Imogen Brooks
Academic and Work Experience Prior to Sept 2020 Programme Start
At the Open University I studied for a Certificate of Higher Education in Natural Sciences. From there I went on to the University of Manchester to complete a BSc (Hons) in Developmental Biology. During my industrial experience year, I worked for 9 months at A*STAR in Dr Ernesto Guccione’s lab helping research PRDM10 activity in mouse embryonic stem cells. The summer after, I joined Peter Sarkies lab to work on selection pressure on chromatin condensation using C. elegans mutation accumulation models.
For my final year project I joined Dr Sue Kimber’s lab to study TGFβ signalling in chondrogenesis by imaging SMAD2 localisation.
PhD Programme- Year 1- MRes and Project Rotations
During my first year I wanted to gain experience in a wide number of areas within stem cell research. I started in Prof. Georgina Ellison’s lab, looking at the effect of the four key cytokines upregulated in the COVID-19 cytokine storm in cardiac cells, to investigate why COVID-19 can lead to heart damage.
In my second rotation, I joined Dr Joanna Jacków and Prof John McGrath looking at recessive dystrophic epidermolysis bullosa (RDEB) and using base editor to correct mutations in RDEB patient fibroblasts. Additionally, I contributed to the writing of a book chapter on gene editing in skin disease.
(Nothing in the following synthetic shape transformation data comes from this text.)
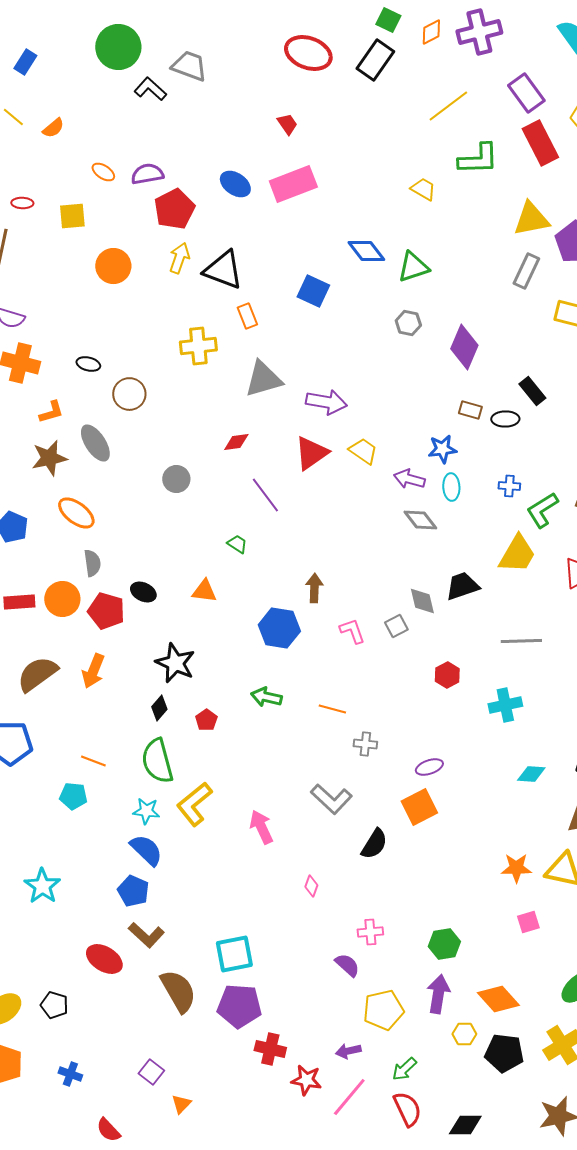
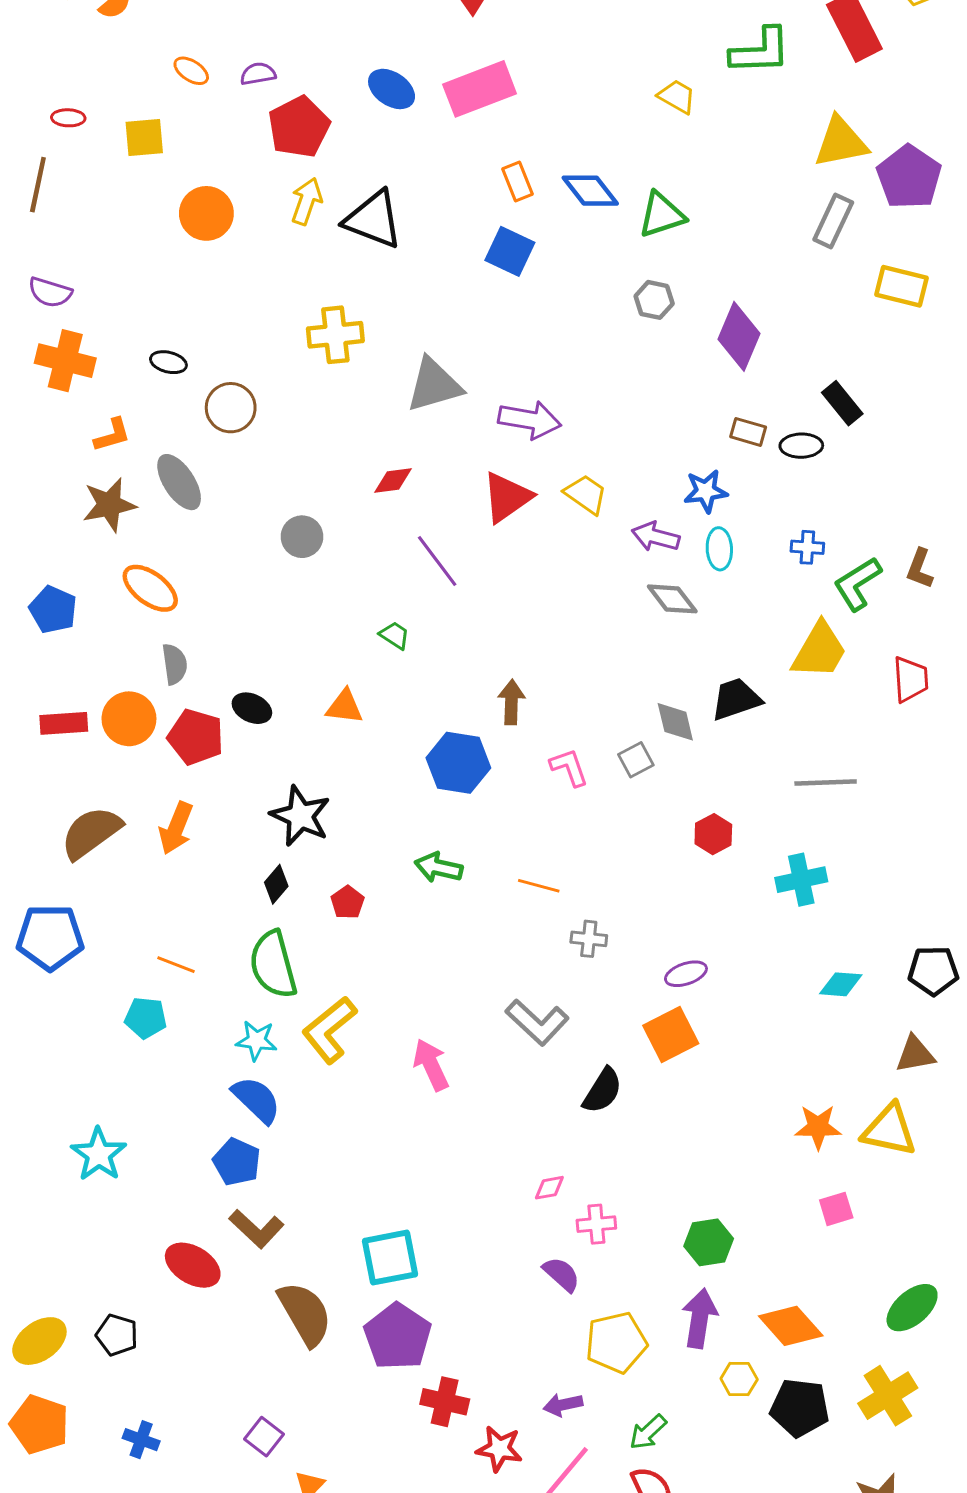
purple semicircle: (147, 174) -> (258, 74), size x0.7
orange rectangle: (247, 316) -> (517, 182), moved
pink diamond: (311, 886) -> (549, 1188), moved, turned 60
purple pentagon: (239, 1006) -> (398, 1336), turned 30

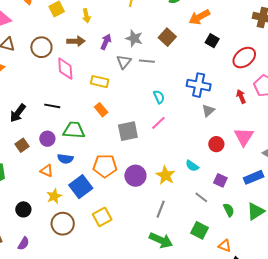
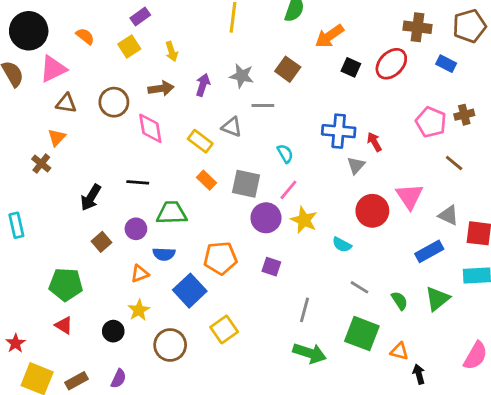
red ellipse: (244, 58) -> (391, 64), moved
gray triangle: (124, 62) -> (232, 127), moved, turned -42
yellow rectangle: (100, 82) -> (200, 141), turned 30
red arrow: (241, 96) -> (374, 142), moved
gray square: (128, 131) -> (246, 184), moved, turned 30
red circle: (216, 144) -> (372, 211), size x1.5
orange triangle: (47, 171) -> (140, 274), turned -40
yellow star: (166, 175) -> (304, 220), moved
purple circle: (135, 176) -> (266, 218), moved
purple square: (220, 180) -> (271, 267), moved
yellow star: (54, 196) -> (139, 310), moved
green square: (200, 230) -> (362, 334), size x1.4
In my final rotation, I joined Dr Eileen Gentleman’s group to look at the relationship between MMP-9, stiffness, and spheroid growth in breast cancer cells in synthetic hydrogels.
PhD Programme- Years 2 to 4- Doctoral Studies
For my PhD, I will be co-supervised by Prof John McGrath and Dr Joanna Jacków. My PhD project will be looking at RDEB, and autosomal recessive skin disease which results in skin fragility, blistering, and slow-healing chronic wounds. It has a high risk of mortality in young adulthood due to the prevalence of squamous cell carcinoma. The cause is mutations in the COL7A1 gene, which encodes Type VII collagen. The epidermis and the dermis are secured together in part by anchoring fibrils made of Type VII collagen.
Many attempts of the years have been made to edit the COL7A1 gene as a potential therapy for RDEB, but many mechanisms come by safety concerns. Over the course of my PhD I hope to test base editing and prime editing as tools for correcting COL7A1 with high efficiency and safety. I will look at editing patient derived iPSCs to determine if there is functional restoration of Type VII Collagen in the skin and prevent epidermal-dermal separation.
This work aims to advance the possibility of gene therapies for patients with RDEB.